I am wondering whether it is possible to get the trans_abund plots to match the taxa_abund tables, including unclassified clades? I would ideally like my relative abundance plots to match the taxa_abund tables.

I tried to get around this by using 'delete_full_prefix = TRUE', but this doesn't fix it:

B

I have now had this issue on multiple datasets, including on tutorial data following precisely the same data clean-up and curation commands as set out in the tutorial. I would really appreciate an insight into why the taxa_abund and trans_abund plots are not matching, and how the trans_abund plots can be made to match the taxa_abund data.
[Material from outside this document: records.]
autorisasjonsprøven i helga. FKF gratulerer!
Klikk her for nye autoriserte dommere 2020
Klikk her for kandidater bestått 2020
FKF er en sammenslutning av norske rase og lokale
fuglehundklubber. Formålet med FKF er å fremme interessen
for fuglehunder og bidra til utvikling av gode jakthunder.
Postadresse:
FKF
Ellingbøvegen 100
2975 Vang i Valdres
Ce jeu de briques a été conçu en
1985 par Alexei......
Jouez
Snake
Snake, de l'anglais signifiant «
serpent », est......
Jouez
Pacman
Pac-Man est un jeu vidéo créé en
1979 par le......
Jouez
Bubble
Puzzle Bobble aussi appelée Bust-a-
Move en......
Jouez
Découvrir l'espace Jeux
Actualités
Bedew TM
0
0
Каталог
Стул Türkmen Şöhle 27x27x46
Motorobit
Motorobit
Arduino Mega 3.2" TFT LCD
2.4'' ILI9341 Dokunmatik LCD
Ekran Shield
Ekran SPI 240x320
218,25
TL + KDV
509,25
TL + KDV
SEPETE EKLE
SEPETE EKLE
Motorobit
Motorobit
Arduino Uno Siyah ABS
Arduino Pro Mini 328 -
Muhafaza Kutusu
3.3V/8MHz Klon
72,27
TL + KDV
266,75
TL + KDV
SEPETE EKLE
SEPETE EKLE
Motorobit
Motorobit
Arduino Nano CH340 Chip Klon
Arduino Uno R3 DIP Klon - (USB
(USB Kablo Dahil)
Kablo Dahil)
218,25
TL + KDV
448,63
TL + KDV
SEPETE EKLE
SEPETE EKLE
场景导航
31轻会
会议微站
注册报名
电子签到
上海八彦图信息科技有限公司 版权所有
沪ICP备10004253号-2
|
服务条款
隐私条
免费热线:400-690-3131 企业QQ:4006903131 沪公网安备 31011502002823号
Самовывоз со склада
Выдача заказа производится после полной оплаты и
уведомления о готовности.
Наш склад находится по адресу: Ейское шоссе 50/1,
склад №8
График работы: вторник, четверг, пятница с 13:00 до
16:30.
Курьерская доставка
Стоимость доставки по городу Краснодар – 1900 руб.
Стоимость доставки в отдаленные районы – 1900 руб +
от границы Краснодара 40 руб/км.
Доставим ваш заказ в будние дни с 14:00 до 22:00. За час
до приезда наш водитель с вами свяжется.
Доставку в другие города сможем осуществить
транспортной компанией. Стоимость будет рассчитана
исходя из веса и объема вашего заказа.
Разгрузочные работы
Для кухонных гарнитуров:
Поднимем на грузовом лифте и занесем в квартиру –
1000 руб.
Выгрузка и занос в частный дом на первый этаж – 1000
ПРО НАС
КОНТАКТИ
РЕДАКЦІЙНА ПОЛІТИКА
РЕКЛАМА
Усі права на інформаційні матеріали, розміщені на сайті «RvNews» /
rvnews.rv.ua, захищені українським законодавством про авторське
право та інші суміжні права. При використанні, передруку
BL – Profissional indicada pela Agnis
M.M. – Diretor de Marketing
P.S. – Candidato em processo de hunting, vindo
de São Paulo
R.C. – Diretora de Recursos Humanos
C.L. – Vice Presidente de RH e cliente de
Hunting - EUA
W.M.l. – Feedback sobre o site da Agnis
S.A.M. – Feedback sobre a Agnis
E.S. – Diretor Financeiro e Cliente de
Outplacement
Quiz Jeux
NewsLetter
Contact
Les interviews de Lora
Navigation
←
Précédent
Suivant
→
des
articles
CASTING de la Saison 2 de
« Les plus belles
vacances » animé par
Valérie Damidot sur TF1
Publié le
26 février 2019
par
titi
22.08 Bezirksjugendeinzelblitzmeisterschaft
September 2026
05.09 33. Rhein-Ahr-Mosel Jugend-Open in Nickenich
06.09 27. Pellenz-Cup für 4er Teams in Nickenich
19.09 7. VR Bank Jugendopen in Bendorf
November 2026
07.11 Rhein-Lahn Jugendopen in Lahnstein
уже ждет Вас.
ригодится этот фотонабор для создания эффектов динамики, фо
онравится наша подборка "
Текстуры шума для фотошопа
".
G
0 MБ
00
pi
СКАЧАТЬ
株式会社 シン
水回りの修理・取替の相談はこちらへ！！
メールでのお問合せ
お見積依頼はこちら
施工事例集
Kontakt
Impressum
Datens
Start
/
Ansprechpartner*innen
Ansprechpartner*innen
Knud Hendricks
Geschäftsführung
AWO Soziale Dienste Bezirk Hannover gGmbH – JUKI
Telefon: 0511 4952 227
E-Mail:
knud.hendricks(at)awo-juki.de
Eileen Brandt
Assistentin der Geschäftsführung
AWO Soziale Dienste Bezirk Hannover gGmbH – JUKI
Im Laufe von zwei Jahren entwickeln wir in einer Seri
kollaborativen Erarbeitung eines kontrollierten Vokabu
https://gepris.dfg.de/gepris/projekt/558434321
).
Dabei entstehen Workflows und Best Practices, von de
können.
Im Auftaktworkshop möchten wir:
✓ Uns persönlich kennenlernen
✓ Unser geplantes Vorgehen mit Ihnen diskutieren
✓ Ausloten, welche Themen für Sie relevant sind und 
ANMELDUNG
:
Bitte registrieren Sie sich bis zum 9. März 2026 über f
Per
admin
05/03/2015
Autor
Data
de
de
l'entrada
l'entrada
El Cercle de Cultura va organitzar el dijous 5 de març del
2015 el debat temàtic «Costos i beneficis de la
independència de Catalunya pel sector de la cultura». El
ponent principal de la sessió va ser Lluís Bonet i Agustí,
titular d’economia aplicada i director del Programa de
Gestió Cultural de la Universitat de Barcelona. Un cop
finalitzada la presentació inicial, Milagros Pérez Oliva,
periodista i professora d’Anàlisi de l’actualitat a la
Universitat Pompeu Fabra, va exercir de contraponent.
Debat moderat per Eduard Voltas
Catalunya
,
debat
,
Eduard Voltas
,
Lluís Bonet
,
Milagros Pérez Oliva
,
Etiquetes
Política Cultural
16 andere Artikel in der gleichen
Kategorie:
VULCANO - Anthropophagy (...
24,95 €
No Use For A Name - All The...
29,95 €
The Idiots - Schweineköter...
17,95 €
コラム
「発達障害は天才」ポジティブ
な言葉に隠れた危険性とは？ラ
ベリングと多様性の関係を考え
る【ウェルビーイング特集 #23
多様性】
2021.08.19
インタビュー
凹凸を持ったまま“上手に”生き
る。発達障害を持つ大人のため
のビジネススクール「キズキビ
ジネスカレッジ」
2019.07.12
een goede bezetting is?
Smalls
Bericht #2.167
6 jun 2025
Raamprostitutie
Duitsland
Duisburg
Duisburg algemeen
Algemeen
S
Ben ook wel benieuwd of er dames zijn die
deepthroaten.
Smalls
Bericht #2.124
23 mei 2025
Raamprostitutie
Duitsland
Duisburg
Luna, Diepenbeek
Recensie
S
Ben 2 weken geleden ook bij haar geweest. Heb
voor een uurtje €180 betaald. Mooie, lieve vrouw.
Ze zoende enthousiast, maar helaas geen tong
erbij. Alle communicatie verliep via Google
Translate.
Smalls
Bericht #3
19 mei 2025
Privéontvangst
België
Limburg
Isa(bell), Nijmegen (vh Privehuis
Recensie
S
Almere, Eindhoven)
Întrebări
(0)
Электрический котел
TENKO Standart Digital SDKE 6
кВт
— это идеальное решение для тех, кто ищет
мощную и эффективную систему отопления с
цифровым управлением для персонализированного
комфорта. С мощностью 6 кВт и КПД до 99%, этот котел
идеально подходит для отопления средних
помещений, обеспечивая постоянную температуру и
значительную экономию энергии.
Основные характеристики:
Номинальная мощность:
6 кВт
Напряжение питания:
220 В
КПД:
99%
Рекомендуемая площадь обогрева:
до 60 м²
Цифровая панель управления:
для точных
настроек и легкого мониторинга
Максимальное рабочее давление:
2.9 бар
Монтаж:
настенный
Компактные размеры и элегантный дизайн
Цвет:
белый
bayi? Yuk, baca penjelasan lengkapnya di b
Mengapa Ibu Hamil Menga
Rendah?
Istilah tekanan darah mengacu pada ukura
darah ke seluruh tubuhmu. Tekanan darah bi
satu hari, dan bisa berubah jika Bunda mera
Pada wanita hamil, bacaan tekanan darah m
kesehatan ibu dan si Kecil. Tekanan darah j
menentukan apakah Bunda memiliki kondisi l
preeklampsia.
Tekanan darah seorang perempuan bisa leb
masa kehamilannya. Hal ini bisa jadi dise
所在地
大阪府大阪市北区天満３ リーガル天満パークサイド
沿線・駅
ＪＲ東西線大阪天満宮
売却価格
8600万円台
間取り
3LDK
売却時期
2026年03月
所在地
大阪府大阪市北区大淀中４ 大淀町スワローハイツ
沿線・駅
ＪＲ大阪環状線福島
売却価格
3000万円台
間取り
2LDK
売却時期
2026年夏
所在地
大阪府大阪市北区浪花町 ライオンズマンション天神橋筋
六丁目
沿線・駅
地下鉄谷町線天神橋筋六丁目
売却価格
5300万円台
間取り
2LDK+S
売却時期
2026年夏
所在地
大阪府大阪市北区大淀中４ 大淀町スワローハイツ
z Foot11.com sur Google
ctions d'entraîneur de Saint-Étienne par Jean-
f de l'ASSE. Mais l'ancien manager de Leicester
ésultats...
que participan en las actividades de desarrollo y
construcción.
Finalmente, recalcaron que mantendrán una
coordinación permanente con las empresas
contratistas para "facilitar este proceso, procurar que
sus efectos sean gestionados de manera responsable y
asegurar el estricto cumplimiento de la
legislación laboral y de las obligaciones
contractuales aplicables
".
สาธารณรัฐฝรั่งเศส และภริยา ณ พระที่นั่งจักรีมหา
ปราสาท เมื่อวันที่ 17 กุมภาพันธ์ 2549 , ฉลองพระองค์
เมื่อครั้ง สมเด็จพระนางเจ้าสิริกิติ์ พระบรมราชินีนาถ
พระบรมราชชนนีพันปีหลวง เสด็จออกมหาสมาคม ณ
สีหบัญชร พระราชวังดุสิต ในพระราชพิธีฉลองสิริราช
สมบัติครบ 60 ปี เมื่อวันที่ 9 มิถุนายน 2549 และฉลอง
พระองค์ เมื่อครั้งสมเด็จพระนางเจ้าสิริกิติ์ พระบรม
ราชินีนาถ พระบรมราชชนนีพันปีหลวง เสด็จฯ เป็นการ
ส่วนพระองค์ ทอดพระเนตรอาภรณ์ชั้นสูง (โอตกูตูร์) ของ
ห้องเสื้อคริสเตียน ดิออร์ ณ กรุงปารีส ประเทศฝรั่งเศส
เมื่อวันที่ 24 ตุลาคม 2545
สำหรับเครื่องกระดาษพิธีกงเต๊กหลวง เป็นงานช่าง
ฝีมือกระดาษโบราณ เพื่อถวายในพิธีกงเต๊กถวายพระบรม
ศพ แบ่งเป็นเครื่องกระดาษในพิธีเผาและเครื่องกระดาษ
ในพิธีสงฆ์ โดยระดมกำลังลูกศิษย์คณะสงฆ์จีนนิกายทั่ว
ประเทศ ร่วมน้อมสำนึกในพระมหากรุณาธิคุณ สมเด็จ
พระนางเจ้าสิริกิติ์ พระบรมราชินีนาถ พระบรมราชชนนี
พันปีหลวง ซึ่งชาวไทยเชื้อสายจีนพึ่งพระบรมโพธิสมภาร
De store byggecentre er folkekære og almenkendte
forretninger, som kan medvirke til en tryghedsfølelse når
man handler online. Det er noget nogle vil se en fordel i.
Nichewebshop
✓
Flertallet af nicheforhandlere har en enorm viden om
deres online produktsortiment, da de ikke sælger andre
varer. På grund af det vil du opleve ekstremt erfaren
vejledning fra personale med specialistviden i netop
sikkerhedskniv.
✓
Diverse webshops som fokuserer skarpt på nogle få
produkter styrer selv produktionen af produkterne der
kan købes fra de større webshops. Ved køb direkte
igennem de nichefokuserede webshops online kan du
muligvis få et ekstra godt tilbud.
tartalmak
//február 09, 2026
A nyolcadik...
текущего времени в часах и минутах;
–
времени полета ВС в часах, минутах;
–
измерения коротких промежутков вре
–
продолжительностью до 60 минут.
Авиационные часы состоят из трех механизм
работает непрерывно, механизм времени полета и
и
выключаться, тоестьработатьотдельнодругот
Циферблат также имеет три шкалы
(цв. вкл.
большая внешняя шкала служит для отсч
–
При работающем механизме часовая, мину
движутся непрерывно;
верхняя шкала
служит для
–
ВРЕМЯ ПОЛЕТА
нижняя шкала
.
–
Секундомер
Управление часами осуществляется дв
I am running the latest version of microeco and R.

Thank you for your help!

ChiLiubio commented 1 year ago

Hi @jblwt67 Good question! You are right. Currently, the function filters all the unidentified taxa, as those taxa are not clear and generally convery little information to the readers in the plot according to my experience (maybe not accurate that I say). I have thought to add the option to show those unknown taxa as you want to show. The final reason that I donot do is those taxonomic information can interfere many operations if user is not familar with the design of the package. For example, those inconsistent lineages can influence the lefse analysis. So I generally suggest users clean the taxonomic table with tidy_taxonomy function. To temporally resolve the plot issue, we can change the tax_table by replacing the 'g' to other thing as the function recognize all the 'g' as null taxonomy and delete those taxa. The following is my test.

library(microeco)
library(magrittr)
data(dataset)
# replace g__ with g__unclassified
dataset$tax_table$Genus[grepl("__$", dataset$tax_table$Genus)] %<>% paste0(., "unclassified")
# must use cal_abund to recalculate the abundance
dataset$cal_abund()
# delete_full_prefix = FALSE is necessary to show full taxonomy
t1 <- trans_abund$new(dataset = dataset, taxrank = "Genus", ntaxa = 10, delete_full_prefix = FALSE)
t1$plot_bar()

Best, Chi

jblwt67 commented 1 year ago

Hi Chi,

Thank you very much for your response - your test solution worked really well. Much appreciated!

For me, this is a really useful feature, since I work a lot with poorly taxonomically resolved archaeal groups that are often very abundant, but not yet taxonomically classified below even the Class level. Conveying the presence of these unclassified groups in plots is therefore often very important.

Just to clarify, would you not recommend using the adjusted tax_table in other downstream analyses as this may cause issues? I can definitely see it being a problem for lefse, but are there any analysis classes where the adjusted tax_table could still be used accurately?

Thanks again for your help and for this great package!

ChiLiubio commented 1 year ago

Hi,

Thanks for your appreciation! The classes depending on the result of cal_abund function are mainly trans_abund and trans_diff. It does not refer to the choice of customized change of tax_table. I just mean you should note that the operation may cause some unpredictable error or issue. I think it is fine to use the adjusted tax_table for you for most cases as you want. The reason of lefse issue is the cladogram require a strict and consistent lineage to correctly show the taxa in the plot. So just have a try.

Best, Chi